During a call, it is necessary to scan Dima's emotional state with lightning speed. Is he in the mood for communication? Is he restrained? Is he in a hurry? Is he flirting with Katya? Is he indifferent? If Dima has any hobbies that you read about on social networks, you can also screw it up, but very carefully so as not to overplay it. This is where you need all your empathy. "Calculate" the person, choose the desired tone - the password is in your pocket.
You can keep a photo of Katya in front of your eyes. For some time you need to become "Katya" yourself to the core.
Next, consider 2 options.
1) Dima is a cheerful dolt, he is interested in chatting, and he is ready to help.
- What did you fail? Have you checked the layout and caps?
- Why can't I come in? Yes, I entered the password incorrectly 3 times.
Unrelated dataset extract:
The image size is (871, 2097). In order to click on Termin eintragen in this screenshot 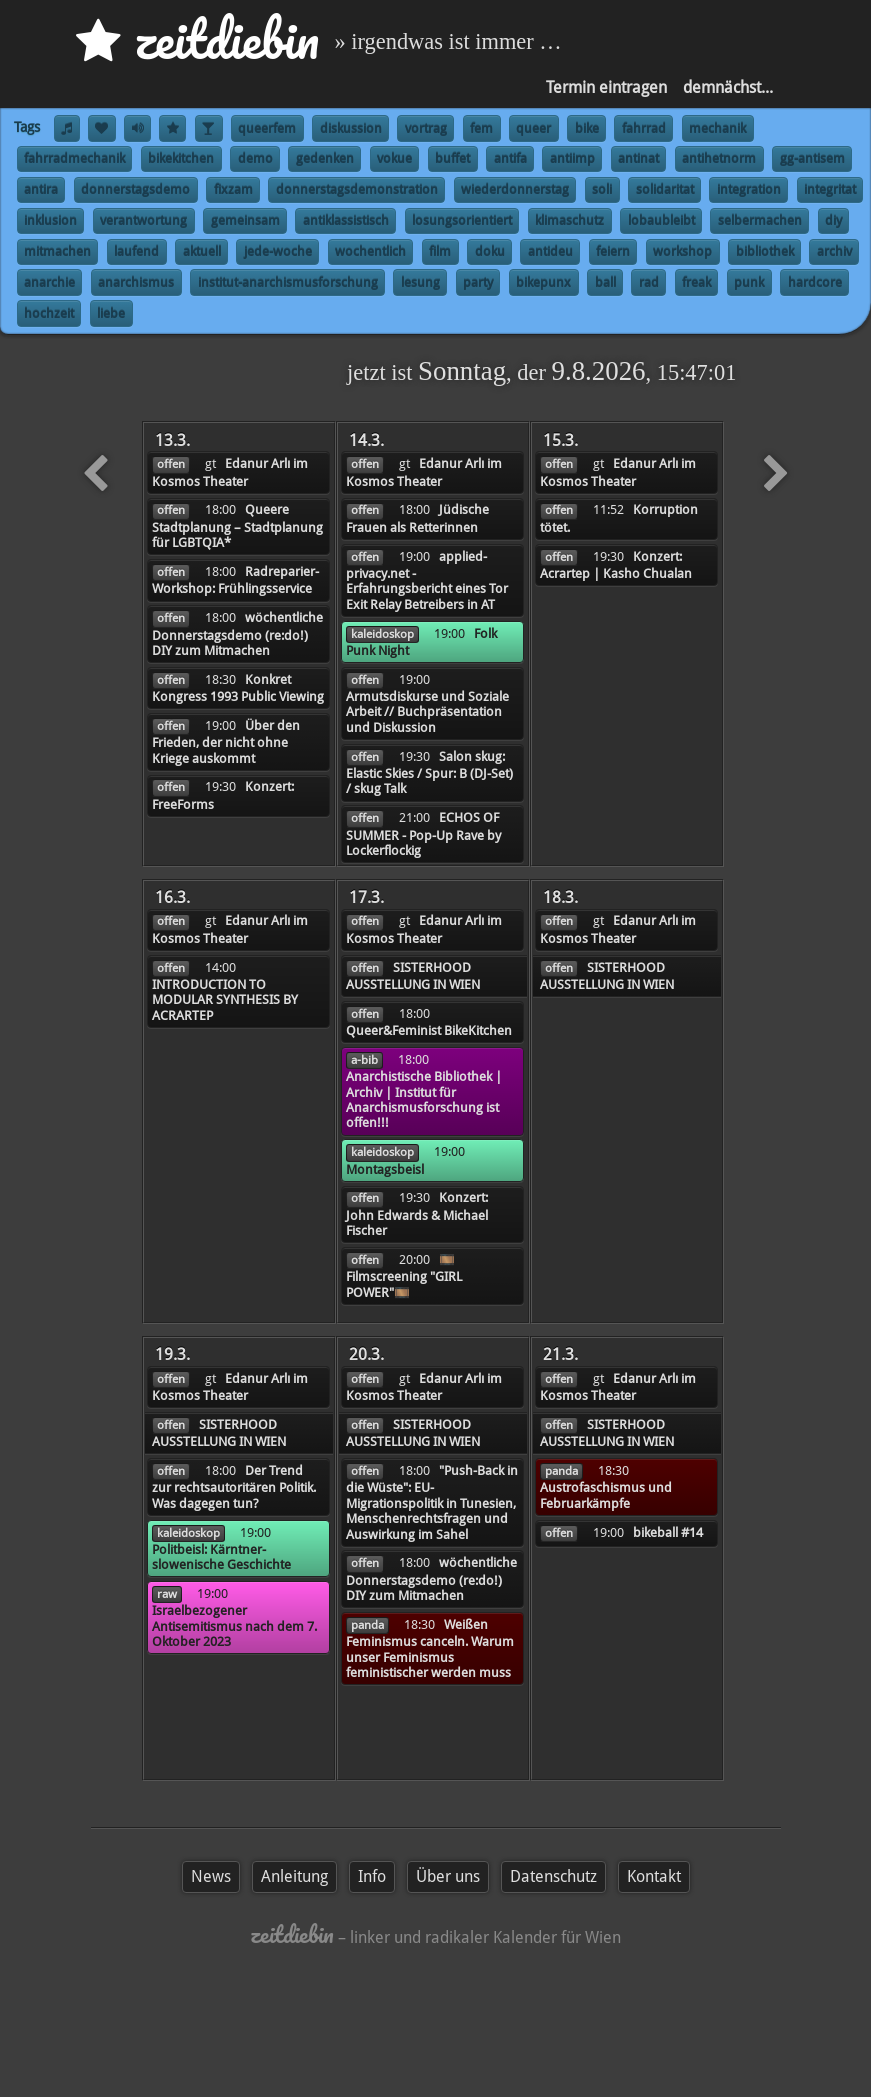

That's how I contrived, we do not use this box so often. I forgot, we have there "si" or "s". Yes, I tried it anyway, and that's all 3 times wrong, I remembered, but there are no more attempts, he got stuck. What to do !!! Ivanova will kill me, as if she will. Help Dimaan ... Can you put a temporary password in my cart? And I will change it back at the first entrance.
There can be many options for a conversation. I forgot the caps, mixed up the layout, chose the wrong browser. The general idea is that "Katya" will harass Dima with her stupidity, chirping and moronic questions until he spits and dictates or sends a new password.
After changing the password, you will have a certain amount of time, exactly until the moment when someone tries to log in with a regular password and calls technical support. What can you take in the general secretariat box? Well, for example, download a directory with employee contacts.
In Dima's defense, I can say that situations in the work of technical support are still not the same, and users sometimes demonstrate even greater learning disabilities and forgetfulness.
2) Dima is a gloomy, non-contact type.
- Dmitry, I need remote access to e-mail. Due to production needs. I urgently need it. Which means there is no request, I'm at home, on sick leave. Yes, I ask you to create a request yourself as an exception! My name is Ekaterina Ivanovna Petrova, department secretariat. I urgently need to send a mailing list to senior management. Should I write to the management that I could not do this newsletter due to the fault of the technical support employee?
And now Dima's ideal answer: “Dear Ekaterina, I ask you to call back from the phone indicated in the corporate information system. I have no right to give you a password. "
The purpose of the awareness test is not to punish the unfortunate Dima, who merged the password for a girl with pink hair. The main thing is to identify and eliminate weak points.
What should a company do that has been socially engineered to identify multiple Human Factors vulnerabilities? Our recommendations:
- periodic training of personnel in the basics of information security, trainings with the involvement of specialized companies;
- checking the awareness of employees in information security issues;
- the employee must know exactly what information is confidential;
- training IT staff in methods of countering social engineering.